LOW-DOSE VALPROIC ACID ENHANCES ENDOTHELIAL CELL PROLIFERATION AND ACCELERATES RE-ENDOTHLIALIZATION IN BALLOON-INJURED RAT CAROTID ARTERY

Re-endothelialization after stent implantation and vascular injury is a critical step in the process of vascular healing. Proliferation of human umbilical vein endothelial cells (HUVECs) is a major factor influencing the induction of re-endothelialization. Valproic acid (VPA) is a widely used anti-epileptic drug. VPA was recently shown to modulate expression of various genes involved in angiogenic activity. However, accumulating evidence suggests that significant dose-dependent antiproliferative effects of VPA can occur and partial cytotoxic effects may restrict the use of VPA to local high-dose (≥ 1mM) devices such as a drug eluting stent. Therefore, we evaluated the effects of low-dose VPA on proliferation of HUVECs and vascular smooth muscle cells (VSMCs) in-vitro and neointima formation in balloon-injured rat carotid arteries in-vivo. Treatment of HUVECs with low-dose VPA (≤ 1mM) promoted proliferation, whereas VSMCs were not affected. Particularly, VPA 100 nM and 100 μM promoted endothelial proliferation by 151.41 ± 15.40% and 163.28 ± 4.82%, respectively, compared with the control group.

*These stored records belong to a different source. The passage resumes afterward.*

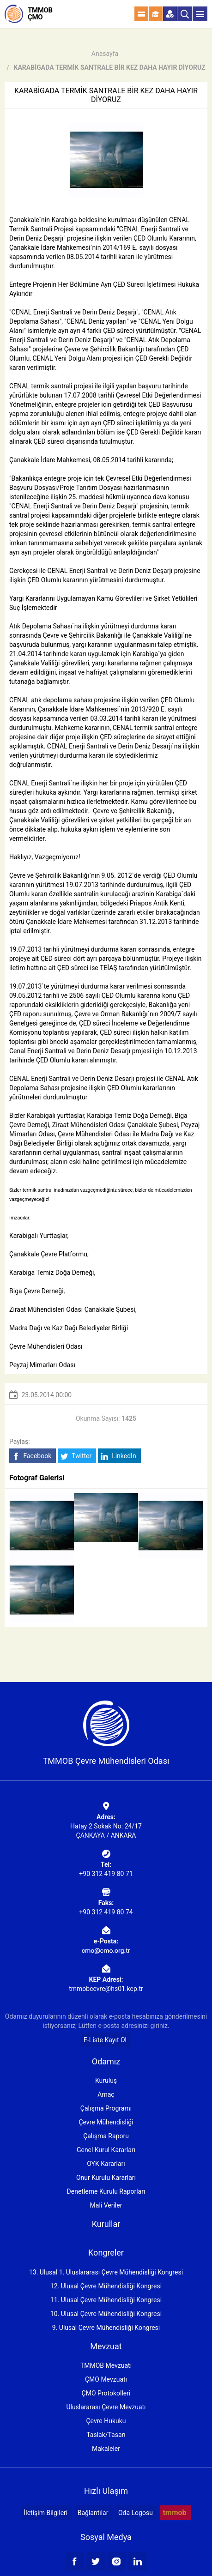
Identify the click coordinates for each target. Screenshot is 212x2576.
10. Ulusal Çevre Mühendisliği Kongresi (106, 2313)
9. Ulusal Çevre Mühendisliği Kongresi (106, 2327)
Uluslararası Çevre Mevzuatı (105, 2407)
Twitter (76, 1456)
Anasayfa (104, 53)
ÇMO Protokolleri (106, 2393)
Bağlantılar (93, 2512)
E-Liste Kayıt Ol (105, 2040)
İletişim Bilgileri (45, 2512)
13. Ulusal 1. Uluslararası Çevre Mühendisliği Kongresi (106, 2272)
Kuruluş (106, 2080)
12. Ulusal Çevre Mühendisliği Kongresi (106, 2286)
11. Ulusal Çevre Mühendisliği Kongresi (106, 2300)
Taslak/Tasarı (106, 2434)
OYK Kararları (106, 2163)
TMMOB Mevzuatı (106, 2365)
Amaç (105, 2094)
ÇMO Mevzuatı (106, 2379)
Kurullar (106, 2224)
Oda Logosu (135, 2512)
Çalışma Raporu (106, 2136)
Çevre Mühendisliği (106, 2122)
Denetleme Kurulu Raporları (106, 2191)
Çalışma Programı (106, 2108)
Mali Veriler (106, 2205)
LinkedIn (118, 1456)
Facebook (31, 1456)
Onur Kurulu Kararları (106, 2177)
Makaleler (106, 2448)
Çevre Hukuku (106, 2421)
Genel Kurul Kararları (106, 2150)
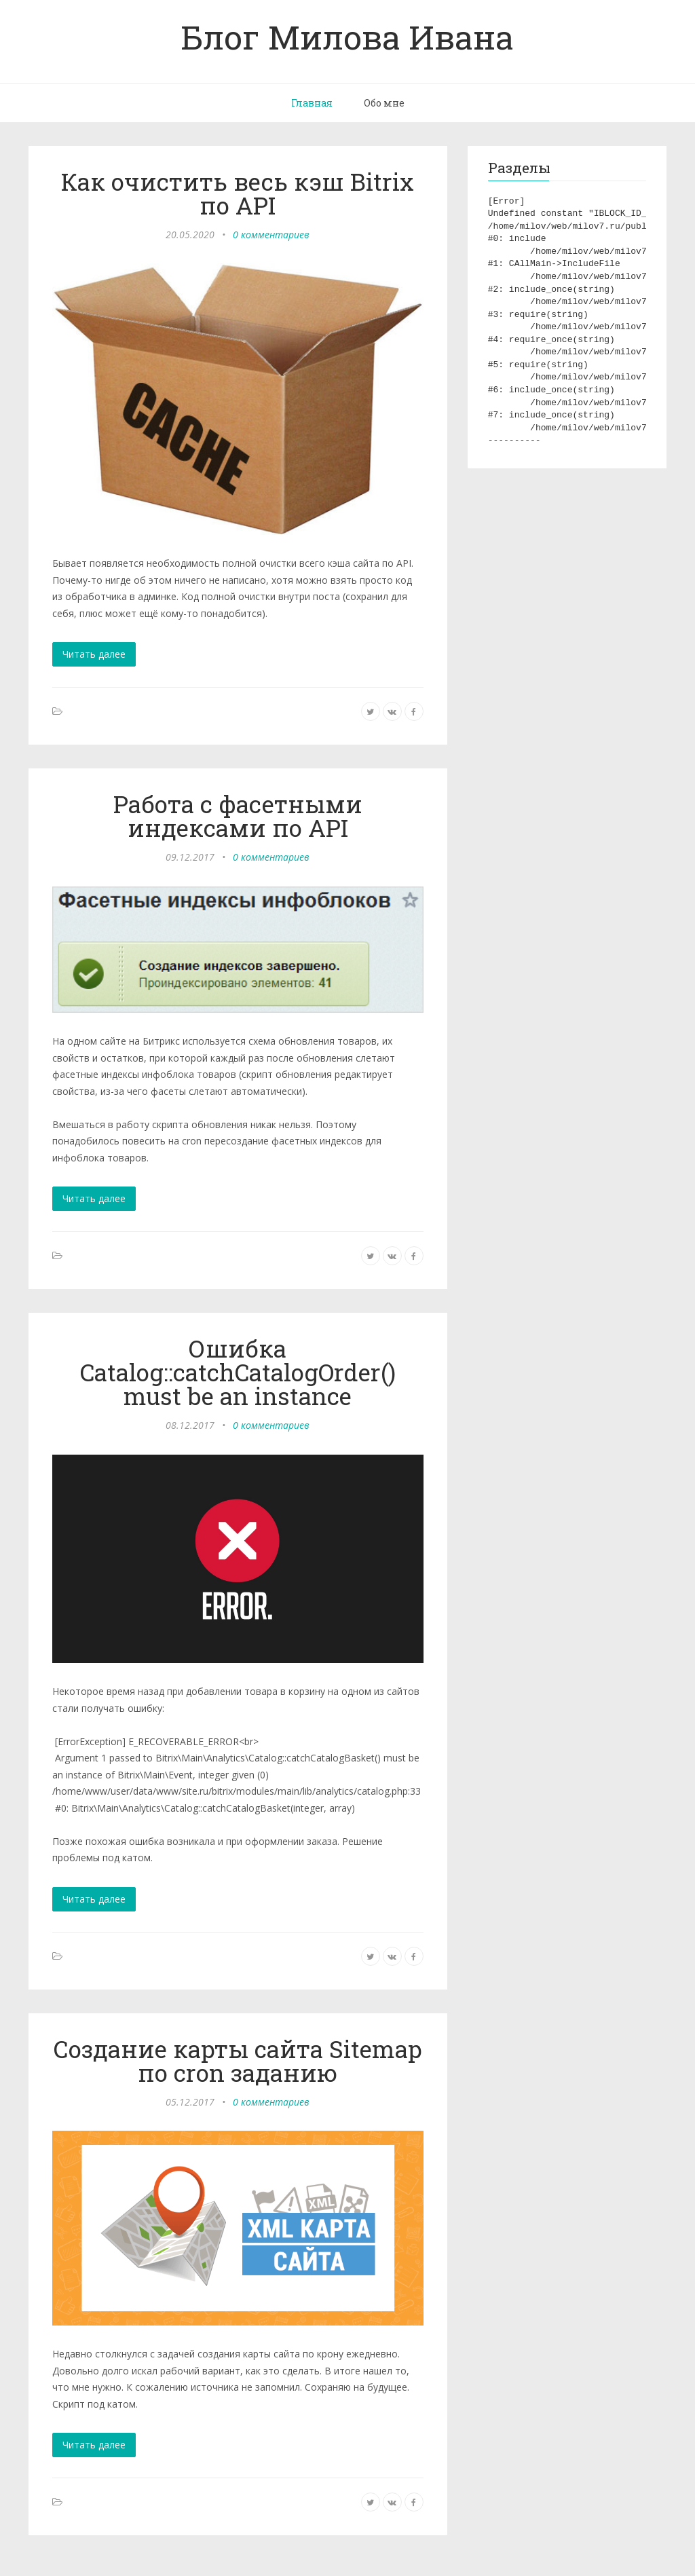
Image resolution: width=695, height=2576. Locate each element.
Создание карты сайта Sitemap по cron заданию (238, 2060)
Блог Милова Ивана (347, 36)
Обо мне (384, 102)
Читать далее (94, 654)
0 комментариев (271, 234)
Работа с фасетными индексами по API (237, 815)
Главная (312, 102)
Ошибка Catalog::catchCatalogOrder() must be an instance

These changes were preceded by increased expression of extracellular signal-regulated kinase 1/2 (ERK1/2), phosphatidylinositol 3-kinase (PI3K)/Akt (Akt), and endothelial nitric-oxide synthase (eNOS). VPA was also found to accelerate re-endothelialization, thereby inhibiting neointima formation in balloon-injured rat carotid arteries. VPA reduces neointima formation by promoting re-endothelialization. The results of this study have significant implications for treating restenosis following revascularization.